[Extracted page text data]
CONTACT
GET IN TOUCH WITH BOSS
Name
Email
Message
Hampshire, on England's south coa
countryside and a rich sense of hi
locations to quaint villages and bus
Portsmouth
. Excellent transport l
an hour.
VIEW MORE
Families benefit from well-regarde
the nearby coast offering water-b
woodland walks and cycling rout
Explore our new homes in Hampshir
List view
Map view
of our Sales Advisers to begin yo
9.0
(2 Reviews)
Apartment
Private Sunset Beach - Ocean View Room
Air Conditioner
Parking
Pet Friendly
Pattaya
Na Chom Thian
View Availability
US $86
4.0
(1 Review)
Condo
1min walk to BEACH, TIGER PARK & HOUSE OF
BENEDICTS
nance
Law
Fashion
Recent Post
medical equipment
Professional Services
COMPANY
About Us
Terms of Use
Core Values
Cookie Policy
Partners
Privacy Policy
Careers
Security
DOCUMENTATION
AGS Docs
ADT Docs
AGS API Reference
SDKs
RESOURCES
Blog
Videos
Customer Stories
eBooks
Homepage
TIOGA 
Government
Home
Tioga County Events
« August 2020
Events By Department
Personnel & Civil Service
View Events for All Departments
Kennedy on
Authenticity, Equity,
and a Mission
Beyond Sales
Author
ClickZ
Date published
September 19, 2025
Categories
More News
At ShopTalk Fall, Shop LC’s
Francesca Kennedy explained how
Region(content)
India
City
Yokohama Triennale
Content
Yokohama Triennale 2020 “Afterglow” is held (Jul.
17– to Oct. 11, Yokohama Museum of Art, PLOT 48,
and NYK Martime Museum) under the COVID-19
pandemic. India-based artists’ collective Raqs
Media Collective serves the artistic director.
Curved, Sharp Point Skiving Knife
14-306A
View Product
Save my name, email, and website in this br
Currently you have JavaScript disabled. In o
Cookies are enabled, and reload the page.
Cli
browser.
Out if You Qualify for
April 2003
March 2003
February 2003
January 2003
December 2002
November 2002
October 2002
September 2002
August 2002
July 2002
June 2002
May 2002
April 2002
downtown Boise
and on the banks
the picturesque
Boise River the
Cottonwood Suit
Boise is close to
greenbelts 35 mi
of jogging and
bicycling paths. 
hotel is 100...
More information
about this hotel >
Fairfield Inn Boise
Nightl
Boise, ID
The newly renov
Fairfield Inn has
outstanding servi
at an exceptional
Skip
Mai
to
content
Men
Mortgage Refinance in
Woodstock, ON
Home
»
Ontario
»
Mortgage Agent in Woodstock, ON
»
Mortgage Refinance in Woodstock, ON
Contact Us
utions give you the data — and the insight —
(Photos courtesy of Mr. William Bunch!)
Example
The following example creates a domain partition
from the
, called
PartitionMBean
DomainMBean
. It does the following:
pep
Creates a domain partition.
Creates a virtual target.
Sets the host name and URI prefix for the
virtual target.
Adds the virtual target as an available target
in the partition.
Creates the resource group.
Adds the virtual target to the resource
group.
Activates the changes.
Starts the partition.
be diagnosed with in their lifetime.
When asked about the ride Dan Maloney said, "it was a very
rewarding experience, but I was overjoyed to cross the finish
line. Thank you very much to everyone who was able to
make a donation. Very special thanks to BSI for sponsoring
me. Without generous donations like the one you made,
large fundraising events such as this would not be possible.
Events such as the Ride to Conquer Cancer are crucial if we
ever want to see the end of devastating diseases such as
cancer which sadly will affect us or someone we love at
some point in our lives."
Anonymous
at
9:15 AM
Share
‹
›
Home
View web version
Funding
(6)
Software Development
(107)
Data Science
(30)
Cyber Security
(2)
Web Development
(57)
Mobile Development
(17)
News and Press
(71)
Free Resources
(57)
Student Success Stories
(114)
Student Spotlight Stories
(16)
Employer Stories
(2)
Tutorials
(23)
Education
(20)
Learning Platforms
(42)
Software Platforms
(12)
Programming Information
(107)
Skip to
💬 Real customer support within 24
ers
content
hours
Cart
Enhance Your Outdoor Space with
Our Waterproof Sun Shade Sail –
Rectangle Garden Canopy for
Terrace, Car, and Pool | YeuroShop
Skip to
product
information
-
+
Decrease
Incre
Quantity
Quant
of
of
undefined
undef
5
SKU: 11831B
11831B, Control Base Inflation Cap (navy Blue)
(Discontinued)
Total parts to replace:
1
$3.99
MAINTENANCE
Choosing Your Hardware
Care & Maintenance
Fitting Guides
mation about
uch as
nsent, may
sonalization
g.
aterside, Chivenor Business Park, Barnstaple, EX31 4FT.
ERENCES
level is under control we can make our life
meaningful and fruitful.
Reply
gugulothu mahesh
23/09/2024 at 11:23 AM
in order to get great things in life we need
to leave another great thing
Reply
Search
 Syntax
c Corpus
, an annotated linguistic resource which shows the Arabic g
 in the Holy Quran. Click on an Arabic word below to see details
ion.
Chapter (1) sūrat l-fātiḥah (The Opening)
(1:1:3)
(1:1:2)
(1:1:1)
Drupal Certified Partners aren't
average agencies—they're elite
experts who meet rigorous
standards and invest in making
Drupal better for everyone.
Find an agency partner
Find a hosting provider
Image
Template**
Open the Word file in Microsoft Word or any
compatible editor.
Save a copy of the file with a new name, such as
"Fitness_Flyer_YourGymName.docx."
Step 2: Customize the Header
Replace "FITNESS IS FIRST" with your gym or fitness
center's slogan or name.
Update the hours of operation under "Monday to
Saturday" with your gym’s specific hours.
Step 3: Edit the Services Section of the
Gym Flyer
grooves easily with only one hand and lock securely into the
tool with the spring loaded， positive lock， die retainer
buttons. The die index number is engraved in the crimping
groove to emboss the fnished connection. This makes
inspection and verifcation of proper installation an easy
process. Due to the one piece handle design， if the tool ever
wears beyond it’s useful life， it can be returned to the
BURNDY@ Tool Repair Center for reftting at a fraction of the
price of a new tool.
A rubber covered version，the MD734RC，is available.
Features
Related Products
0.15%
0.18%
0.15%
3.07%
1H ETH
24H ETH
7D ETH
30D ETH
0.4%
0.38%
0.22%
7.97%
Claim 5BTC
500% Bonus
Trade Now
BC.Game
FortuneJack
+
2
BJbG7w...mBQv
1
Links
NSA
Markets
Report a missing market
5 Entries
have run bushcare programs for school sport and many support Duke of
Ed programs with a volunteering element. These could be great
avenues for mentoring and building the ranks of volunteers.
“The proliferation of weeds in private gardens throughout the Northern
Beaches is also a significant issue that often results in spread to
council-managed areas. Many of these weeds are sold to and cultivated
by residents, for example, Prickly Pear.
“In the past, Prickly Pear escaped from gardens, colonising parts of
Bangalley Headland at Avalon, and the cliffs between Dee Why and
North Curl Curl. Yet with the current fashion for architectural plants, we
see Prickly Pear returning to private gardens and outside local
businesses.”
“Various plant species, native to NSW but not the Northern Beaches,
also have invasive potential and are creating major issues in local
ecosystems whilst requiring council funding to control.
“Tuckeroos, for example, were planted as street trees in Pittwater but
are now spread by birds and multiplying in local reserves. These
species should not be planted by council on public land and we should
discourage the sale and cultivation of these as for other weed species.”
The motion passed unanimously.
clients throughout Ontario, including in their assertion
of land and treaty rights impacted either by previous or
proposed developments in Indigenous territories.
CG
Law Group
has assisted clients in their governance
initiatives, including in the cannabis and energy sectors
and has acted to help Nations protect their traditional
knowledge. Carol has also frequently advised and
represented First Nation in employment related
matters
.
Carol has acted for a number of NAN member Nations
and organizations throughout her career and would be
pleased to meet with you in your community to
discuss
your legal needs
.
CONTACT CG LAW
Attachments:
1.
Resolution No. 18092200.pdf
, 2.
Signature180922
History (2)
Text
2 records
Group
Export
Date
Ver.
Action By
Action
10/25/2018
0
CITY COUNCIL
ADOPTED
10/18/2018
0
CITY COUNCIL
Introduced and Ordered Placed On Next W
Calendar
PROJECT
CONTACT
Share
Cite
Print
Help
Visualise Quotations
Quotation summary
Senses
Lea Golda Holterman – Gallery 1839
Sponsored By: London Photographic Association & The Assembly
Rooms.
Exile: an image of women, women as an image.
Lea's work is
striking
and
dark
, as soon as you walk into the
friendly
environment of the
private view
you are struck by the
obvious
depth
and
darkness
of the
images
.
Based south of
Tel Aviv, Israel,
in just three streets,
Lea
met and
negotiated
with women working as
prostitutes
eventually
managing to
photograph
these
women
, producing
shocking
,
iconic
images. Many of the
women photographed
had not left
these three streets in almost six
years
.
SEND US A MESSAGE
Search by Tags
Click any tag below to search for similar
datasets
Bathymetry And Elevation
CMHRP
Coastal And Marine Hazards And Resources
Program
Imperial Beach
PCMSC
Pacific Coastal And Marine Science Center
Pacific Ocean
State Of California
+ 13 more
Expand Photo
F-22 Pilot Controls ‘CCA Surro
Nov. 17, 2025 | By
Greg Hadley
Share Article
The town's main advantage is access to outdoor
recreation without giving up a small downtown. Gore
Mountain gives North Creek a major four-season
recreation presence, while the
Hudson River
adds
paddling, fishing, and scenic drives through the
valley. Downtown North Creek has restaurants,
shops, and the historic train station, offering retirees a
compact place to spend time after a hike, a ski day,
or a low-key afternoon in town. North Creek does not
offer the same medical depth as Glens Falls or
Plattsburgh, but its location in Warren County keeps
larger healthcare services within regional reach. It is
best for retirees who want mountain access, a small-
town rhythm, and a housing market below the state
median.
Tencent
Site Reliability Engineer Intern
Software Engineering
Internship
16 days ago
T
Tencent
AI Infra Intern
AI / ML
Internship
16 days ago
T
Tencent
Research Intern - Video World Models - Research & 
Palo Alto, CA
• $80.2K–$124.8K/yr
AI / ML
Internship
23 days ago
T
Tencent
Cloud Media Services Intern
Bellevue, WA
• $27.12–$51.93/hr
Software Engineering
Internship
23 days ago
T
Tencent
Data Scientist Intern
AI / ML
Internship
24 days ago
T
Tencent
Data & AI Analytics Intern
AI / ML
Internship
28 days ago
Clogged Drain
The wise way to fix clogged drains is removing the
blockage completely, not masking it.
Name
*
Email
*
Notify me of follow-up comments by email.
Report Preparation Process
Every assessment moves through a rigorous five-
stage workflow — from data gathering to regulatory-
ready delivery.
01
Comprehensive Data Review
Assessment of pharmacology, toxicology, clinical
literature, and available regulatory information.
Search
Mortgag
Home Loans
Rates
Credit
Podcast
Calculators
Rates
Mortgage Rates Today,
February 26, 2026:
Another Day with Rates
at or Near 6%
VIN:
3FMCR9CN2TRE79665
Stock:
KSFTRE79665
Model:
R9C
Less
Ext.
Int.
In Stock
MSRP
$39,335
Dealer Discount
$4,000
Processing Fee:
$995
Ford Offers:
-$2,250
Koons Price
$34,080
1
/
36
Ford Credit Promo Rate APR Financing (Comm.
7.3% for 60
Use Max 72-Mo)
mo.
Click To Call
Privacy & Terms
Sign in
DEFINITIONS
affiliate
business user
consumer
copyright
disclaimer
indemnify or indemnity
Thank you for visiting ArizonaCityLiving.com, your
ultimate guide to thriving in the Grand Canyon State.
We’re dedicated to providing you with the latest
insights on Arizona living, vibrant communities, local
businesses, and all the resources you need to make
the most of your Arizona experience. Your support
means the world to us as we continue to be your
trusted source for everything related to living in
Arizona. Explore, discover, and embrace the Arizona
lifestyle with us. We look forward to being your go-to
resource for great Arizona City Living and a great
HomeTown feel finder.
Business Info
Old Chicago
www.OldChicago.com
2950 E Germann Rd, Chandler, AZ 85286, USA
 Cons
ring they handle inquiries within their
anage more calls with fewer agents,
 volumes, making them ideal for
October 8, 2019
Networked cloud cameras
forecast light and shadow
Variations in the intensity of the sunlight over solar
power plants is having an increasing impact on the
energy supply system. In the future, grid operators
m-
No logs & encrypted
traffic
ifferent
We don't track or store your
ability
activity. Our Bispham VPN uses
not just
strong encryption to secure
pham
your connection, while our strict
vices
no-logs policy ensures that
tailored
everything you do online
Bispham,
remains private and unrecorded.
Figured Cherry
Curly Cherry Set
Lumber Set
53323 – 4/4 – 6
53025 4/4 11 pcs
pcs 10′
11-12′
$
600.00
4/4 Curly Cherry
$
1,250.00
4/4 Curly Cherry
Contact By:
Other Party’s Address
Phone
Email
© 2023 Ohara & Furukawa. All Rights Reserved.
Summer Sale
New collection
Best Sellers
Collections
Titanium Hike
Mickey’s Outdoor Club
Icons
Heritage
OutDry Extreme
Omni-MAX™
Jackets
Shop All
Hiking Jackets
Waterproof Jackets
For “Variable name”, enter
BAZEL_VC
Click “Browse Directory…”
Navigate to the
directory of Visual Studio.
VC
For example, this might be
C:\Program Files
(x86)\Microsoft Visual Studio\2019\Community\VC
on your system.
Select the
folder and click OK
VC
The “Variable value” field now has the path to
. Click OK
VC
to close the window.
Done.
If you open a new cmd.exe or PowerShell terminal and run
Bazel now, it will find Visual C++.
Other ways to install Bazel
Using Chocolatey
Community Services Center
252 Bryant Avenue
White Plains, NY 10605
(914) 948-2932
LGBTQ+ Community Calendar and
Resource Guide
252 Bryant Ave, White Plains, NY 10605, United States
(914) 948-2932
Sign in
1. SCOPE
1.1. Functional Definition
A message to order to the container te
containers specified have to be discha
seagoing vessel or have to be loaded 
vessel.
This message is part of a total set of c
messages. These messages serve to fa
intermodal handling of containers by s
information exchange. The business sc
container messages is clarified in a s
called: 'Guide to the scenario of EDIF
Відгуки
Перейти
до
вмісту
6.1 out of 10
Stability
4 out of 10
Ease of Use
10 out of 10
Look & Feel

> _Try it_: Output exactly the leading lines of the data, up to and including the line marked by "Events By Department".

> _Result of this exercise_:
CONTACT
GET IN TOUCH WITH BOSS
Name
Email
Message
Hampshire, on England's south coa
countryside and a rich sense of hi
locations to quaint villages and bus
Portsmouth
. Excellent transport l
an hour.
VIEW MORE
Families benefit from well-regarde
the nearby coast offering water-b
woodland walks and cycling rout
Explore our new homes in Hampshir
List view
Map view
of our Sales Advisers to begin yo
9.0
(2 Reviews)
Apartment
Private Sunset Beach - Ocean View Room
Air Conditioner
Parking
Pet Friendly
Pattaya
Na Chom Thian
View Availability
US $86
4.0
(1 Review)
Condo
1min walk to BEACH, TIGER PARK & HOUSE OF
BENEDICTS
nance
Law
Fashion
Recent Post
medical equipment
Professional Services
COMPANY
About Us
Terms of Use
Core Values
Cookie Policy
Partners
Privacy Policy
Careers
Security
DOCUMENTATION
AGS Docs
ADT Docs
AGS API Reference
SDKs
RESOURCES
Blog
Videos
Customer Stories
eBooks
Homepage
TIOGA 
Government
Home
Tioga County Events
« August 2020
Events By Department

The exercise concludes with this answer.